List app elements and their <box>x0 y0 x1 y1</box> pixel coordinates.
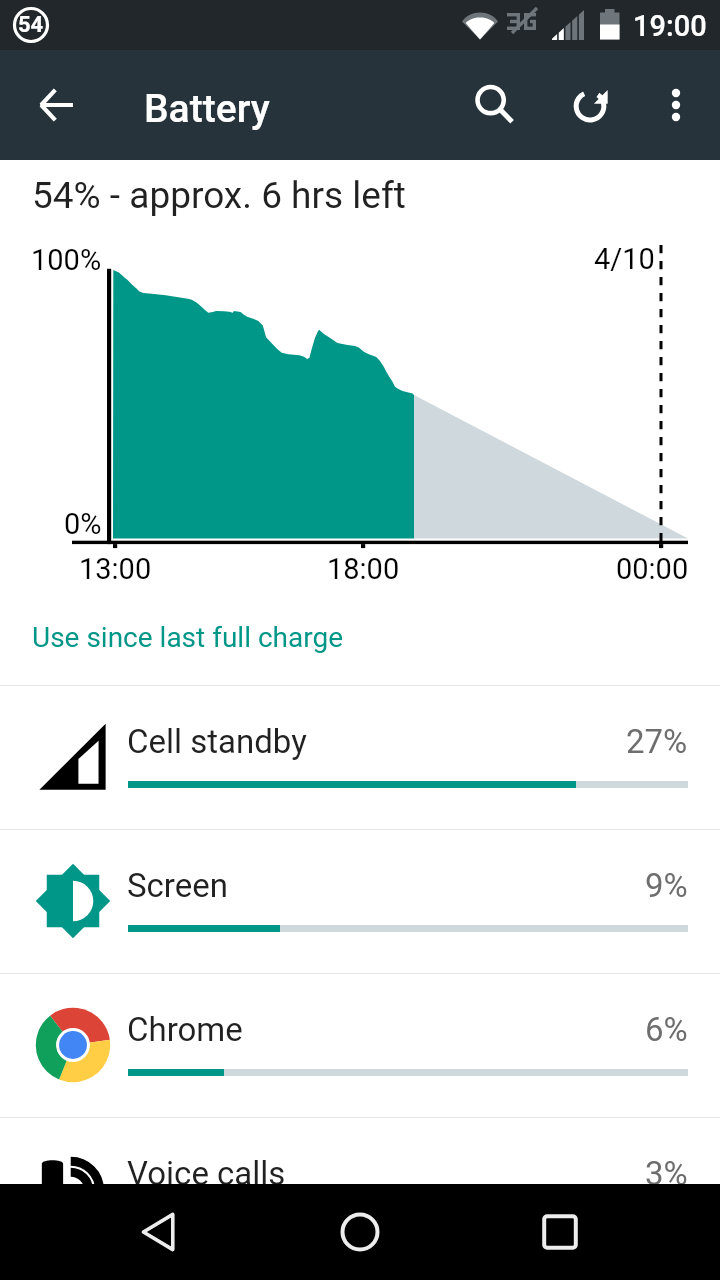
staticText: 54 <box>18 12 44 38</box>
staticText: 100% <box>31 243 102 277</box>
button[interactable]: More options <box>628 50 720 160</box>
staticText: 54% - approx. 6 hrs left <box>32 174 406 217</box>
staticText: 27% <box>626 722 688 761</box>
staticText: 00:00 <box>616 552 689 586</box>
staticText: 6% <box>645 1010 688 1049</box>
button[interactable]: Recent apps <box>500 1184 620 1280</box>
staticText: Cell standby <box>127 722 307 761</box>
button[interactable]: Home <box>300 1184 420 1280</box>
staticText: Battery <box>144 86 270 132</box>
button[interactable]: Search <box>447 50 543 160</box>
staticText: 0% <box>64 507 102 541</box>
button[interactable]: Voice calls <box>0 1117 720 1261</box>
staticText: 4/10 <box>594 242 655 276</box>
staticText: Use since last full charge <box>32 621 344 654</box>
button[interactable]: Chrome <box>0 973 720 1117</box>
button[interactable]: Screen <box>0 829 720 973</box>
button[interactable]: Back <box>100 1184 220 1280</box>
staticText: 19:00 <box>633 9 707 43</box>
staticText: Screen <box>127 866 228 905</box>
staticText: 9% <box>645 866 688 905</box>
staticText: Chrome <box>127 1010 243 1049</box>
staticText: 3% <box>645 1154 688 1193</box>
staticText: 18:00 <box>327 552 400 586</box>
staticText: Voice calls <box>127 1154 286 1193</box>
button[interactable]: Refresh <box>542 50 638 160</box>
button[interactable]: Use since last full charge <box>0 600 720 672</box>
staticText: 13:00 <box>79 552 152 586</box>
button[interactable]: Navigate up <box>8 50 104 160</box>
button[interactable]: Cell standby <box>0 685 720 829</box>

● **Task brief**
Restate the records above exactly, less any pictures.

● **Worked solution**
List app elements and their <box>x0 y0 x1 y1</box> pixel coordinates.
staticText: 54 <box>18 12 44 38</box>
staticText: 100% <box>31 243 102 277</box>
button[interactable]: More options <box>628 50 720 160</box>
staticText: 54% - approx. 6 hrs left <box>32 174 406 217</box>
staticText: 27% <box>626 722 688 761</box>
staticText: 00:00 <box>616 552 689 586</box>
staticText: 6% <box>645 1010 688 1049</box>
button[interactable]: Recent apps <box>500 1184 620 1280</box>
staticText: Cell standby <box>127 722 307 761</box>
button[interactable]: Home <box>300 1184 420 1280</box>
staticText: Battery <box>144 86 270 132</box>
button[interactable]: Search <box>447 50 543 160</box>
staticText: 0% <box>64 507 102 541</box>
button[interactable]: Voice calls <box>0 1117 720 1261</box>
staticText: 4/10 <box>594 242 655 276</box>
staticText: Use since last full charge <box>32 621 344 654</box>
button[interactable]: Chrome <box>0 973 720 1117</box>
button[interactable]: Screen <box>0 829 720 973</box>
button[interactable]: Back <box>100 1184 220 1280</box>
staticText: 19:00 <box>633 9 707 43</box>
staticText: Screen <box>127 866 228 905</box>
staticText: 9% <box>645 866 688 905</box>
staticText: Chrome <box>127 1010 243 1049</box>
staticText: 3% <box>645 1154 688 1193</box>
staticText: 18:00 <box>327 552 400 586</box>
staticText: Voice calls <box>127 1154 286 1193</box>
button[interactable]: Refresh <box>542 50 638 160</box>
button[interactable]: Use since last full charge <box>0 600 720 672</box>
staticText: 13:00 <box>79 552 152 586</box>
button[interactable]: Navigate up <box>8 50 104 160</box>
button[interactable]: Cell standby <box>0 685 720 829</box>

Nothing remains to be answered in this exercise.